But the most chilling and heart-wrenching testimony came from a regular Maine mother from Freeport. She said her son had struggled with addiction for much of his life. Unable to find help in Maine, he had to go to Minnesota and Montana to get on the path to recovery. Things seemed to be going well. Her son came home and finally earned his high school degree. But one relapse was enough to mean he had to leave again. This time he was lucky enough to find help in New Hampshire.
That mom begged us to put politics aside and take action now.
2015 set a new record for heroin deaths in Maine. Five Mainers die every week from a drug overdose. We know that stereotypes about addicts don’t tell the true story. For the truth, you need to read the obituaries. There, you’ll learn that heroin addiction doesn’t care if you’re rich or poor, or whether you have a college degree or not. It affects unemployed young people and adults with good-paying jobs and families alike.
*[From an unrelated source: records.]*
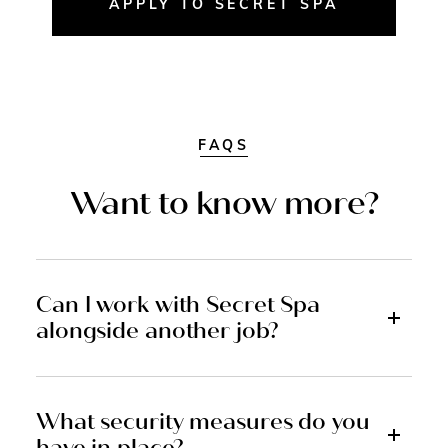
APPLY TO SECRET SPA
FAQS
Want to know more?
Can I work with Secret Spa
alongside another job?
What security measures do you
have in place?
How many more families need to be torn apart because their son or daughter is sick and needs help, but can’t get it here in Maine? People who want to leave drugs behind shouldn’t have to leave their families and everything they know.
Those in Augusta who ask us to slow down say the waitlists for drug addiction treatment are “short,” but we know that’s not the whole story. People who want to take the first step toward recovery can’t afford to wait weeks or even months. Every day outside treatment is a day that could be their last.
We have to do better. That mom in Freeport expects us to do our jobs. We know what needs to be done to save lives and start stemming the tide of drug abuse and addiction. The time for talking is over. It’s time to act.